Task prompt
Gather all lines with "boxe" from the records.

Segment Start: Data for this exercise

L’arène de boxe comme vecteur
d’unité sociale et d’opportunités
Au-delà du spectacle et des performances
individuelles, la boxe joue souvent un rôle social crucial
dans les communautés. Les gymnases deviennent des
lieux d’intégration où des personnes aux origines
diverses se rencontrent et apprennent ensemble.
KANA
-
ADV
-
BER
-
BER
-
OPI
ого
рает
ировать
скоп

Segment End: Data for this exercise
Segment Start: Data for this exercise

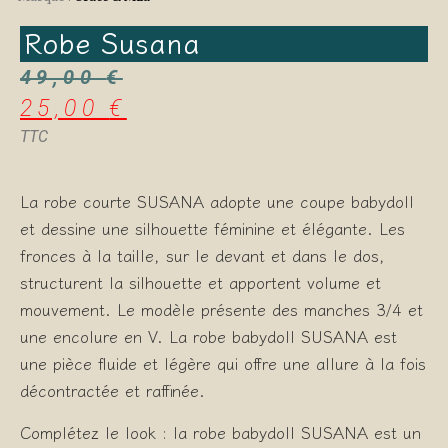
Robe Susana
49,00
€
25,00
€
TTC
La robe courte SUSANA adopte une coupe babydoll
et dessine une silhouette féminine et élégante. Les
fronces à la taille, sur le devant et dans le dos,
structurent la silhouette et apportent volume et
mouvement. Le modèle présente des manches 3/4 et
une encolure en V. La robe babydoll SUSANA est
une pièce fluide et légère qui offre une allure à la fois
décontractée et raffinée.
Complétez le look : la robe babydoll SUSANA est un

Segment End: Data for this exercise

Answer box
L’arène de boxe comme vecteur
individuelles, la boxe joue souvent un rôle social crucial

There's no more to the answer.